There are numerous jokes about Stierlitz. Interestingly, a considerable group of these jokes is based on wordplay, largely homonymy. With most jokes of this type, I cannot see any logical relation between the jokes and the original movie. In other words, it’s rather unclear to me why specifically these jokes are told specifically about this character. But anyway, let us look at some of them. Given translation difficulties, I will leave the homonymous words non-translated, and then explain their double meanings.

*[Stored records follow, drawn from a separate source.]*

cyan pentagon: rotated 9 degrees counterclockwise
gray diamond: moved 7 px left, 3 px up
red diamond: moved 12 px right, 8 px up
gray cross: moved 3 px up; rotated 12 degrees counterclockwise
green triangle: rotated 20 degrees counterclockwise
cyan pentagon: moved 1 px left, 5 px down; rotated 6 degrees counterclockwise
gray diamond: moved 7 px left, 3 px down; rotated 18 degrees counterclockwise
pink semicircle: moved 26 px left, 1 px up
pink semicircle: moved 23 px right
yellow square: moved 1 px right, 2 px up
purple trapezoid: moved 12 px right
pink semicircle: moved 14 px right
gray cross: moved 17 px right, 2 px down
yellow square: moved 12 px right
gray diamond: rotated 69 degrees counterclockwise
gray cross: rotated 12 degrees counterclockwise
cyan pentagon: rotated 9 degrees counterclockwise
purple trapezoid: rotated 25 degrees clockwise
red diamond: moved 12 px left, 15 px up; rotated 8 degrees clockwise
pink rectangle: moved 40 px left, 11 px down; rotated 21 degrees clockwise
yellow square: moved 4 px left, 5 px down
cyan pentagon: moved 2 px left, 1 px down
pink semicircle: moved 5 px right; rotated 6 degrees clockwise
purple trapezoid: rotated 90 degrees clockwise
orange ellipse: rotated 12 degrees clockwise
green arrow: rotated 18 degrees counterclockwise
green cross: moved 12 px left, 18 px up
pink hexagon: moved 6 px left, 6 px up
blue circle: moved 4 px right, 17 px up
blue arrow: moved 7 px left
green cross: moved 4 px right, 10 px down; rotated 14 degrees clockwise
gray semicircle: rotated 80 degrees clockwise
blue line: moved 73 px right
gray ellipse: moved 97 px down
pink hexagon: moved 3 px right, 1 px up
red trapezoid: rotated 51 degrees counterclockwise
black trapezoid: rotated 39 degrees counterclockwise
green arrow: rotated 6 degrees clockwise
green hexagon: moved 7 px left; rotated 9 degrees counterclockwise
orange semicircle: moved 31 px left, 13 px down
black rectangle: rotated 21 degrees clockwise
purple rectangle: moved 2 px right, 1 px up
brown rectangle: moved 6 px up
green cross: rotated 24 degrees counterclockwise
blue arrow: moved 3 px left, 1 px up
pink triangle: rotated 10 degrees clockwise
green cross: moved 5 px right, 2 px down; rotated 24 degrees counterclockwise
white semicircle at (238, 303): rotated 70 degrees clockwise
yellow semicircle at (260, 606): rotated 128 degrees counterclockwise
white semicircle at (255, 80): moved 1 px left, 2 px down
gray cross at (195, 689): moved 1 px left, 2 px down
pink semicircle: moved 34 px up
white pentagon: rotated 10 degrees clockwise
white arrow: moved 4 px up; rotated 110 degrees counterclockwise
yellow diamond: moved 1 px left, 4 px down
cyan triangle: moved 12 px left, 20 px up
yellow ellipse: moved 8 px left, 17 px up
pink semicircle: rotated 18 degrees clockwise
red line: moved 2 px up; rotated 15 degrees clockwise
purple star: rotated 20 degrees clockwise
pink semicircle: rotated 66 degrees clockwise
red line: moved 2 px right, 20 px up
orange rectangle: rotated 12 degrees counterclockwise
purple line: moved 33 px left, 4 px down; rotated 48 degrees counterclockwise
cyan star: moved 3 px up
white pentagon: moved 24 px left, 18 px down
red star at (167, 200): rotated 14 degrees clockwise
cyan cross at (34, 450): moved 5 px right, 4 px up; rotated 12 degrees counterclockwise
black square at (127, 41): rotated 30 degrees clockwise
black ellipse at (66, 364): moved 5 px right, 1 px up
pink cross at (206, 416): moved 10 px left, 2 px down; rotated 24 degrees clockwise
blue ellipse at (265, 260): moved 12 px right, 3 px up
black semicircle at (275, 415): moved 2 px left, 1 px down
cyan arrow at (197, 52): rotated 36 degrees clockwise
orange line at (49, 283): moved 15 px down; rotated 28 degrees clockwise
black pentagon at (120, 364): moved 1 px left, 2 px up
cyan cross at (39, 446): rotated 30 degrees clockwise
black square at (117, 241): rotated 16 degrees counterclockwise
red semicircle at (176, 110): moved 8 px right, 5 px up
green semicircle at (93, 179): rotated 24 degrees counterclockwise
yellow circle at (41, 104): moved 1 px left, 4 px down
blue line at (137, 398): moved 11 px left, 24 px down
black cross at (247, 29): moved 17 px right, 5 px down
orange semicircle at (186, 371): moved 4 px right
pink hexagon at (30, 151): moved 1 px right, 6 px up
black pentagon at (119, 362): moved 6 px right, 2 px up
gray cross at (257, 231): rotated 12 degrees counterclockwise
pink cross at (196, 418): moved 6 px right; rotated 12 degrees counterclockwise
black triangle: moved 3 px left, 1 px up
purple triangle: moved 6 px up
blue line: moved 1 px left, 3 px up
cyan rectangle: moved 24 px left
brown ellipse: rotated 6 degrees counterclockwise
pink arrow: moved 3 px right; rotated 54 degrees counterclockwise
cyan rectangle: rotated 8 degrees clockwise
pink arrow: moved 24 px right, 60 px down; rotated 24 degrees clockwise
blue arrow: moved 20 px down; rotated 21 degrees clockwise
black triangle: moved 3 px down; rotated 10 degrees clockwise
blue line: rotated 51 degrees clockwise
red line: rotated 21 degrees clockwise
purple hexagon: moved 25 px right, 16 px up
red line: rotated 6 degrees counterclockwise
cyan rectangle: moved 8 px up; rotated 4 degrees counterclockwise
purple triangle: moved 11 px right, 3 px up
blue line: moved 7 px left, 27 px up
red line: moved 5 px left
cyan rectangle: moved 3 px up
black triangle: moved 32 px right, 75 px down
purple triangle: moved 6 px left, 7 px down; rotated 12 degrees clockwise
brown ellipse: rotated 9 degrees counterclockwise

1. Штирлиц подошёл к окну. Из окна дуло. Штирлиц закрыл окно. Дуло исчезло.
“Stierlitz approached the window. From the window DULO. Stierlitz closed the window. DULO disappeared.”
dulo in Russian is ambiguous between the verb ‘blow’ in a past tense form and the noun ‘muzzle’. The first sentence containing this string of sounds is thus interpreted, roughly, as “There was a draught from the window”. But the second sentence makes it obvious that dulo is used as a noun, and the word is reinterpreted as “muzzle”, with the last sentence meaning “The muzzle disappeared”. Not very funny, is it? Well, this only shows the difficulty of translating homonymy-based jokes!
2. Штирлиц шёл по лесу и наткнулся на сук. “Шли бы вы домой, девушки. Война всё-таки!”
“Stierlitz walked in a wood and ran into SUK. ‘You’d better go home, girls. It’s wartime.’
suk is ambiguous between the noun meaning ‘bough’ and the plural accusative (and genitive) form of the noun suka ‘bitch’. Since in the first sentence, a wood is mentioned, the word is naturally interpreted as ‘a bough’. But when Stierlitz starts talking to it and even calls it “girls”, it becomes clear that the noun has to be reinterpreted.
3. Штирлиц шёл по лесу и увидел голубые ели. Штирлиц присмотрелся и увидел, что голубые не только ели, но и пили.
“Stierlitz walked in a wood and saw GOLUBYE ELI. On a closer view GOLUBYE not only ELI but also drank.”
Here, we deal with double homonymy. The word golubye is ambiguous, similarly in part to the adjective gay in English. The Russian adjective can mean either ‘blue’ (a color) or ‘homosexual’. In turn, eli as a noun means ‘fir-trees’ (in the plural) and as a verb, ‘ate’ (past tense, plural). Like in 2, we begin with a sentence about a wood, so in the first sentence, the ambiguous expression gets interpreted as “blue spruces” (a very beautiful kind of fir). But the syntax of the next sentence, as well as the verb pili ‘drank’, forces us to reinterpret the expression as a clause “homosexuals ate / were eating”. You can see from 2 and 3 that German woods during WWII formed a rather curious place with rich social life!
4. Штирлиц выстрелил в Мюллера в упор. Мюллер не упал. “Броневой,”- подумал Штирлиц.
“Stierlitz shot Muller at point-blank range. Muller didn’t fall. ‘BRONEVOJ’, Stierlitz thought.”
The adjective bronevoj means ‘armored’ or ‘shielded’, so everything would make sense and there would be nothing funny about the joke…but the family name of the actor who plays Muller is Bronevoj! So Stierlitz’ insight becomes ambiguous. The fact that information from the real world, which could not become accessible to Stierlitz, is brought into the reality of the movie,
contributes to the humorous effect.
As you see, when a joke based on homonymy is translated and then explained, the result is not funny at all. You can appreciate the work of translators who have to deal with such challenges!
Below, I provide several additional jokes of this kind for Russian speakers. All these jokes are based on the relation of homonymy. In the next post, we get back to English facts and turn to a different lexical relation.
5. Лампа светила, но света не давала. Штирлиц погасил лампу и Света дала.
6. Встретив гестаповцев, Штирлиц выхватил шашку и закричал: "Порублю!" Гестаповцы скинулись по рублю и убежали.
7. Штирлиц лёг на гальку. Галька вскрикнула и убежала.
8. Штирлиц сел в машину. "Всё, можно трогать!"- сказал он. "Ого-го!"- потрогала Кэт.
9. Штирлиц топил печку. Через час печка утонула.